Doctor Who, Good Omens, How to Train Your Dragon, Star Wars, Harry Potter, Critical Role—David Tennant has done it all!

It is a fantastic time to be a David Tennant fan. Good Omens Season 2 is dropping July 28th on Amazon. Then in November, Tennant is returning to the TARDIS for the 60th anniversary of the series as the mysterious 14th Doctor.

But, as his Emerald City Comic Con Q&A with Popverse’s Tiffany Babb made clear, his genre work extends far beyond the properties that he’s most well known for.

Here’s David Tennant's Top Ten performances in Sci Fi and Fantasy Work to Date, Ranked!.

10. As Himself, Clone High, ep 106 (2023)

While everyone's getting ready for Tennant's exciting upcoming work on Good Omens and Doctor Who, he just delivered an incredibly funny cameo in the new season of Clone High. The Clone High kids are trying to raise money for the Grassy Knoll, their local fast-food hang-out, which has been damaged by a fire. They decide to do a 30-second TV advertisement as a fundraiser, and hire David Tennant to voice it. The result is an unhinged masterpiece about time, death, and onion rings.

Hollywood, if you’re out there, give this man a chance at True Detective.

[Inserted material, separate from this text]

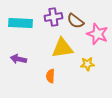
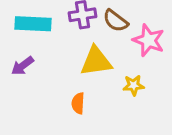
purple arrow: (18, 59) -> (23, 66), moved, turned -49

His onion rings + Matthew McConaughey’s flat circle=comic gold.

9. General Krieg, The Legend of Vox Machina, eps 101-102 (2022)

Tennant has a small role in the opening episodes of the Critical Role-inspired animated show as the military leader tasked with trying to defeat a blue dragon terrorizing the land. And you wish you had more time with him. (This will be a frequent refrain on this list.) In short order he plays a warmly paternal figure, gives a rousing St. Crispin’s Day-type speech (shortly before his troops are butchered), and is revealed to be not at all what he seems. And Tennant delivers it all with a kind of oaky, barrel-aged machismo quite different than anything else he’s done.

8. Scrooge McDuck, DuckTales (2017-Now)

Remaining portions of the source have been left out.